I'm looking to build my first web service and I would like to be pointed in the right direction right from the start.
Here are the interactions that must take place:
First, a smartphone or computer will send a chunk of data to my web service.
The web service will persist the information to the database.
Periodically, an algorithm will access and modify the database.
The algorithm will periodically bundle data and send it out to smartphones or computer (how?)
The big question is: What basic things do I need to learn to in order to implement something like this?
Now here are the little rambling questions that I've also got rolling around in my head. Feel free to answer these if you wish. (...maybe consider them extra credit?)
I've heard a lot of good things about RESTful services, I've read the wiki article, and I've even played around with the Twitter's webservice which is RESTful. Is this the obvious way to go? Or should I still consider something else?
What programming language do I use to persist things to the database? I'm thinking php will be the first choice for this.
What programming language do I use to interact with the database? I'm thinking anything is probably acceptable, right?
Do I have to worry about concurrent access to the database, or does MySQL handle that for me? (I'm fairly new to databases too.)
How on earth do I send information back? Obviously, if it's a reply to an HTTP request that's no problem, but there will be times when the reply may take quite a long time to compute. Should I just let the HTTP request remain outstanding until I have the answer?

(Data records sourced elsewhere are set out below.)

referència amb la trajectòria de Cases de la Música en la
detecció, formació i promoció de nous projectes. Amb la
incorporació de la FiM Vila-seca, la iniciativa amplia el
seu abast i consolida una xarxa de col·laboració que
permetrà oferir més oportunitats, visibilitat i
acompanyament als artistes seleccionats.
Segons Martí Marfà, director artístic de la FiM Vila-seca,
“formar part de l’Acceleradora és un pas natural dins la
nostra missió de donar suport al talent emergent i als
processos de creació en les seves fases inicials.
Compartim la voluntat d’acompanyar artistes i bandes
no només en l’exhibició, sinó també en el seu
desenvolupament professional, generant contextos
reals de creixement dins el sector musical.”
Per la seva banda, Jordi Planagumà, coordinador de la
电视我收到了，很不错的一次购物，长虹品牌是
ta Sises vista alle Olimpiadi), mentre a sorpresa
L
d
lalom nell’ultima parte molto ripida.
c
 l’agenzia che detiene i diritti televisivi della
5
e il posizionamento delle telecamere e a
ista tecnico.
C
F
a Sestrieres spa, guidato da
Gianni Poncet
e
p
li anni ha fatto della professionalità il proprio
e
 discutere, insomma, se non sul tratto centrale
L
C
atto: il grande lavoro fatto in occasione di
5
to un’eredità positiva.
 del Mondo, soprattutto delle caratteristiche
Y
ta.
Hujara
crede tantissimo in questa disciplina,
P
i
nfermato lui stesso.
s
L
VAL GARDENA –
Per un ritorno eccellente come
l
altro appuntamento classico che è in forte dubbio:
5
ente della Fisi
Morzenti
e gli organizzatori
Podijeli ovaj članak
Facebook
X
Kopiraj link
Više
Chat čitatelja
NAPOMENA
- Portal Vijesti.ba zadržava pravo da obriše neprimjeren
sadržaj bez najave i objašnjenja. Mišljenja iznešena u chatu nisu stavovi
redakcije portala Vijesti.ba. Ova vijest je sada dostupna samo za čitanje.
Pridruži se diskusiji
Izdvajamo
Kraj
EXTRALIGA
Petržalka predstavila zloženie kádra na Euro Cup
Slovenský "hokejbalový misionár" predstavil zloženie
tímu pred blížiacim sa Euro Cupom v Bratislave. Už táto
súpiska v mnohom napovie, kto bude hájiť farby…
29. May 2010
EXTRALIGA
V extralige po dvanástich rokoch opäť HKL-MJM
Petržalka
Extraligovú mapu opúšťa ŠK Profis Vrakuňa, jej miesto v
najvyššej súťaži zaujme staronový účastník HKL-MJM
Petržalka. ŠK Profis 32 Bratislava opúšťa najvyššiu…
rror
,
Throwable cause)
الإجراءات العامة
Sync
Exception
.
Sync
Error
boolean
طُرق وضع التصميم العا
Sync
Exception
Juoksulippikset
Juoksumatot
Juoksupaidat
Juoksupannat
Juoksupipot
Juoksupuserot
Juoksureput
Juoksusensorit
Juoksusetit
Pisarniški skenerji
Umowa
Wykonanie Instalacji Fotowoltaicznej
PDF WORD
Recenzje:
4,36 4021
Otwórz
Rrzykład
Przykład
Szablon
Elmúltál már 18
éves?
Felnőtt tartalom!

There will be times when I need to send information to a smartphone regardless of whether or not information has been sent to me. How can I push information to my users?
Other information that may help you know where I'm coming from:
I am pretty familiar with Java, C#, C++, and Python. I have played around with PHP, Javascript, and Ruby.

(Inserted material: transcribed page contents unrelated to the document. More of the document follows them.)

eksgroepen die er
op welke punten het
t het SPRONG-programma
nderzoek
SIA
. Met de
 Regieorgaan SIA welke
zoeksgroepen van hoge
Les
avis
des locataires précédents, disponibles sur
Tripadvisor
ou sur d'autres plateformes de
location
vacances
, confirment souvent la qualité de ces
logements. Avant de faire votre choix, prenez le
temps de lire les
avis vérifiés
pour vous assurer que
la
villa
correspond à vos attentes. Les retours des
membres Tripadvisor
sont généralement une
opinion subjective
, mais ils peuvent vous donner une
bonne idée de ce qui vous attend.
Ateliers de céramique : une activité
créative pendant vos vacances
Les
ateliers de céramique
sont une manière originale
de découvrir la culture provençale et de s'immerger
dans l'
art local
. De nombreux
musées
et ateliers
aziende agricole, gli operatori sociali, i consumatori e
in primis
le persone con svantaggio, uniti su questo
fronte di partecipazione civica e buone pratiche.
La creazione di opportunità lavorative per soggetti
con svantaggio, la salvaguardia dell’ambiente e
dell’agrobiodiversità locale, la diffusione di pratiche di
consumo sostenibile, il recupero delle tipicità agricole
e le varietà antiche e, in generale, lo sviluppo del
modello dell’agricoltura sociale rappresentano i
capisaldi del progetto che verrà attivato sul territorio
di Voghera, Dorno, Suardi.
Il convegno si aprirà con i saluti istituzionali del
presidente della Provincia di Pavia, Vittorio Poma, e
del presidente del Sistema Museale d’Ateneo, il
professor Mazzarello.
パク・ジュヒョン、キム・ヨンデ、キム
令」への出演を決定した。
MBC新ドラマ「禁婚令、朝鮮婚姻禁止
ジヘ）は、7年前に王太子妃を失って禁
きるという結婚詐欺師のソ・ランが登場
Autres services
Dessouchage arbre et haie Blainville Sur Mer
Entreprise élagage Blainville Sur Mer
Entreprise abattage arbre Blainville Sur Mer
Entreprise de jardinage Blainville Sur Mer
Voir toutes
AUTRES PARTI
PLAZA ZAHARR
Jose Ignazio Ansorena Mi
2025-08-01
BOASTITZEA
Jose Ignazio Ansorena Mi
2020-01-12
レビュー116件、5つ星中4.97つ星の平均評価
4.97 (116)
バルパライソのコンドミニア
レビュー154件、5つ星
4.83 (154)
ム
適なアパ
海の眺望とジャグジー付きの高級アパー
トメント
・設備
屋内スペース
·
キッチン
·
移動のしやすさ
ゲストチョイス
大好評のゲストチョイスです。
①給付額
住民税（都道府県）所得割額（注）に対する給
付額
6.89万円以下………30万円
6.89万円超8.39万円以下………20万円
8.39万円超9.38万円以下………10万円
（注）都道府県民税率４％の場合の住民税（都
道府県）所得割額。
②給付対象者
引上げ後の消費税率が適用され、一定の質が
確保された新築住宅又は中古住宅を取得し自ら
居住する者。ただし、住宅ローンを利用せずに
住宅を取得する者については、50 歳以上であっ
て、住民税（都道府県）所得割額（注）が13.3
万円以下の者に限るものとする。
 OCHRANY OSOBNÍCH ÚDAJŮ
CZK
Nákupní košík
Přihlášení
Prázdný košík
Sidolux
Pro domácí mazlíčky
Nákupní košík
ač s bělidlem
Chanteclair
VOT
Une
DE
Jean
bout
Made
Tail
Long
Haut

I am relatively new to databasing, but I get the basic idea.
I've already set up my server and I'm using a basic LAMP stack. My understanding of L, A, M and P is fairly rudimentary.
Language: Python for it's ease of use assuming the GIL is not a particular concern for your requirements (e.g. multi-threading). It has drivers for most databases and supports numerous protocols. There are several web frameworks for it - the most popular probably being Django.
Protocols: if you are HTTP focused study SOAP and REST. Note, SOAP tends to be verbose, which causes problems moving volumes of data. On the other hand, if you are looking at other options study socket programming and perhaps some sort of binary format such as Google's protocol buffers. Flash is also a possibility (see: Flash Remoting). Note, binary options require users install something onto their machine (e.g. applet or standalone app).
Replies: if the process is long running, and the client should be notified when it's done, I would recommend developing an app for the client. Browser's can be programmed with JavaScript to periodically poll, or a Flash movie can be embedded to real time updates, but these are somewhat tricky bits of browser programming. If you're dealing with wireless phones, look at SMS. Otherwise I would just provide a way for clients to get status, but not send out notification (e.g. push vs. pull). As #jcomea_ictx wrote, AJAX is an option if it's a browser based solution - study jQuery.
Concurrency: understand what ACID means with regards to databases. Think about what should happen if you receive multiple writes to the same data - database may not necessarily solve this problem the way you'd want.
Please, for the love of programming, don't use PHP if you're already comfortable with Python. The latter makes for far cleaner, more maintainable code. Not that it's impossible to write good code in PHP, but it's a relative rarity. You can use Python for all the server-end stuff including MySQL interaction, with the MySQLdb module. Either with standard CGI, or FCGI, or mod_python.
As for the database, use of transactions will eliminate conflicts. But you can usually design a system in such a way that conflicts will not happen. For example, use of auto-incrementing primary-key IDs on each insert will make sure that every entry is unique.
You can "pull" data with Javascript, perhaps using AJAX methodology, or "push" using SMS or other technologies.
When replies take a while to compute, you can "poll" using AJAX. This is a very common technique. The server just returns "we are working on this" (or equivalent) with a built-in refresh until the results are ready.
I'm no expert on REST, but AJAX, especially when using polling rather than simply responding to user input, can be said to violate RESTful principles. But you can be a purist, or you can do whatever works. It's up to you.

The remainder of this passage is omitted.